Monday, July 31, 2017

Pain

Rejection hurts. Love heals. After a painful experience, it can be

difficult to believe that the pain of rejection could ever be healed

or that you could feel all right again. I know this from experience.

If you have been rejected by someone you loved--or someone you

thought loved you (or should have)--God can heal that pain. I know

this to be true from experience as well.

Peace, security, and well being begin in a relationship with God.

Seek this first and above all else. Healing begins from that place.

  The true bread of God is the one who comes down from heaven and

  gives life to the world." "Sir," they said, "give us that bread

  every day of our lives." Jesus replied, "I am the bread of life. No

  one who comes to me will ever be hungry again. Those who believe in

  me will never thirst. But you haven't believed in me even though you

  have seen me.

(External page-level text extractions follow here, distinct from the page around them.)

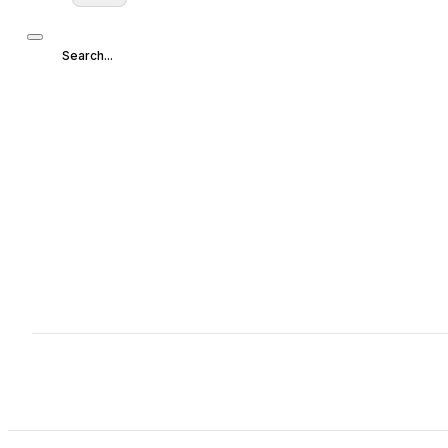
Search...
Search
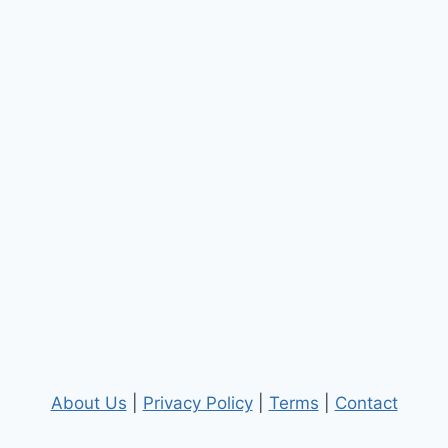
About Us
|
Privacy Policy
|
Terms
|
Contact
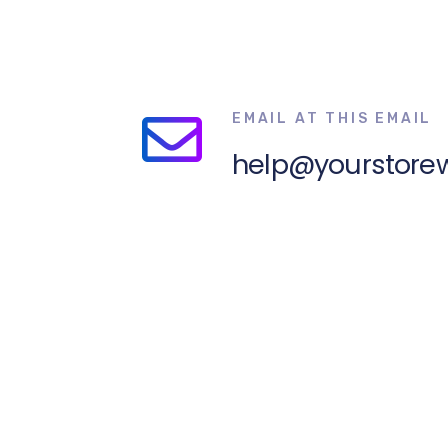
EMAIL AT THIS EMAIL
help@yourstore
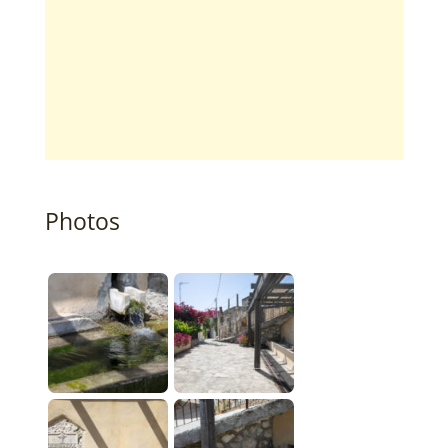
Photos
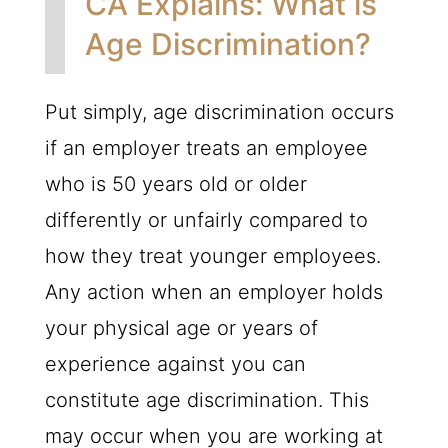
CA Explains: What is
Age Discrimination?
Put simply, age discrimination occurs
if an employer treats an employee
who is 50 years old or older
differently or unfairly compared to
how they treat younger employees.
Any action when an employer holds
your physical age or years of
experience against you can
constitute age discrimination. This
may occur when you are working at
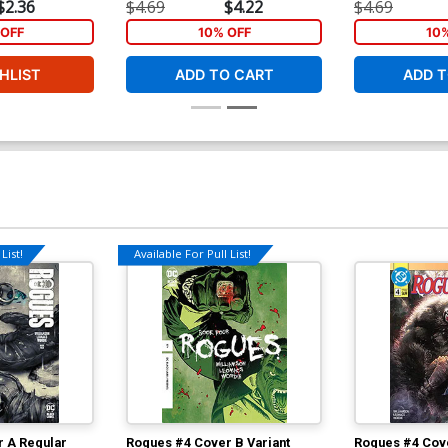
$2.36
$4.69
$4.22
$4.69
OFF
10% OFF
10
HLIST
ADD TO CART
ADD T
List!
Available For Pull List!
 A Regular
Rogues #4 Cover B Variant
Rogues #4 Cove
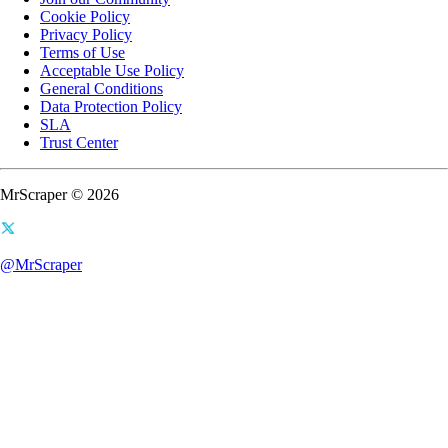
Cookie Policy
Privacy Policy
Terms of Use
Acceptable Use Policy
General Conditions
Data Protection Policy
SLA
Trust Center
MrScraper © 2026
@MrScraper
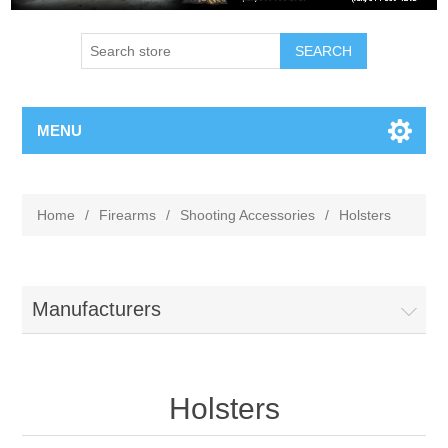
MENU
Home
/
Firearms
/
Shooting Accessories
/
Holsters
Manufacturers
Holsters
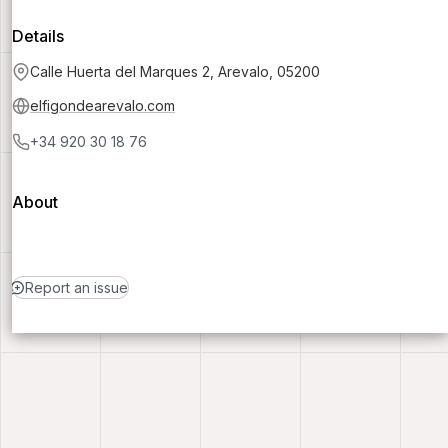
Details
Calle Huerta del Marques 2, Arevalo, 05200
elfigondearevalo.com
+34 920 30 18 76
About
Report an issue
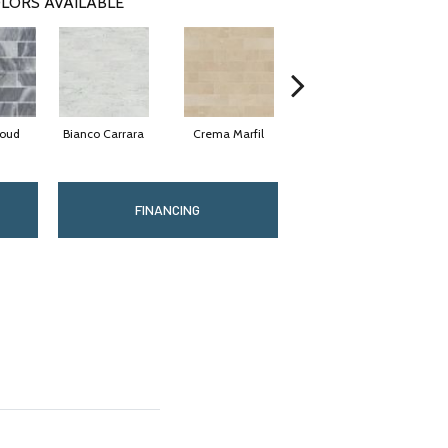
LORS AVAILABLE
loud
Bianco Carrara
Crema Marfil
Rockwood
FINANCING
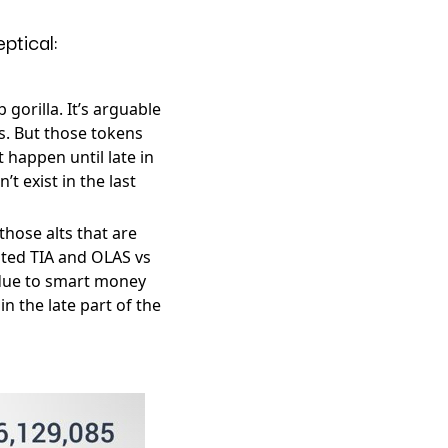
ptical:
gorilla. It’s arguable
ps. But those tokens
 happen until late in
t exist in the last
those alts that are
oted TIA and OLAS vs
e due to smart money
n the late part of the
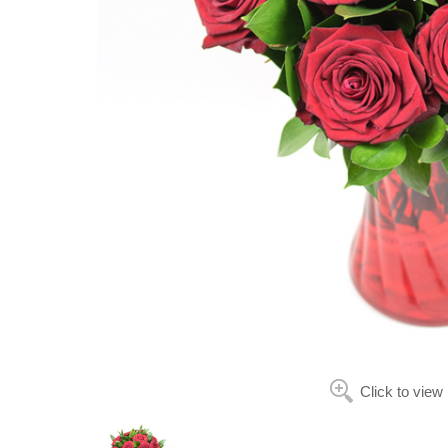
Click to view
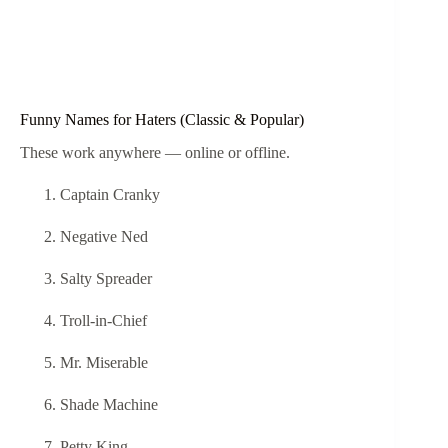
Funny Names for Haters (Classic & Popular)
These work anywhere — online or offline.
Captain Cranky
Negative Ned
Salty Spreader
Troll-in-Chief
Mr. Miserable
Shade Machine
Petty King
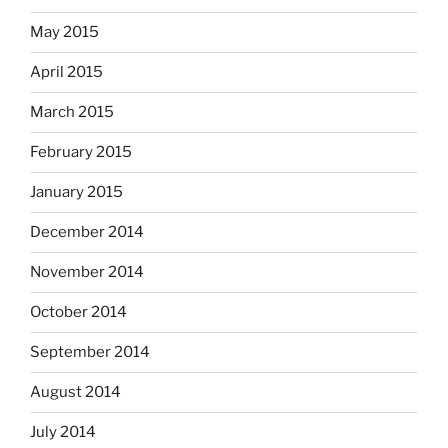
May 2015
April 2015
March 2015
February 2015
January 2015
December 2014
November 2014
October 2014
September 2014
August 2014
July 2014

However, those the Father has given me will come to

  me, and I will never reject them. (John 6:33-37 NLT)

Wednesday, July 26, 2017

Regret and Grief

Regret and grief: Some are paralyzed by it while others are

propelled by it. It all depends on one's response to it.

Do not grieve over your past, regardless of what it has been. It has

value: It got you to where you are today. That is important, but not

the most important thing.

The most important thing is not as much where you are today, but in

what direction you are going. (Paraphrased from a quote by Oliver

Wendell Holmes)

God does not grieve over your past because He has a future for you.

    By the rivers of Babylon we sat and wept when we remembered Zion.

  There on the poplars we hung our harps, for there our captors asked

  us for songs, our tormentors demanded songs of joy; they said, "Sing

  us one of the songs of Zion!" How can we sing the songs of the LORD

  while in a foreign land? (Psa 137:1-4 NIV)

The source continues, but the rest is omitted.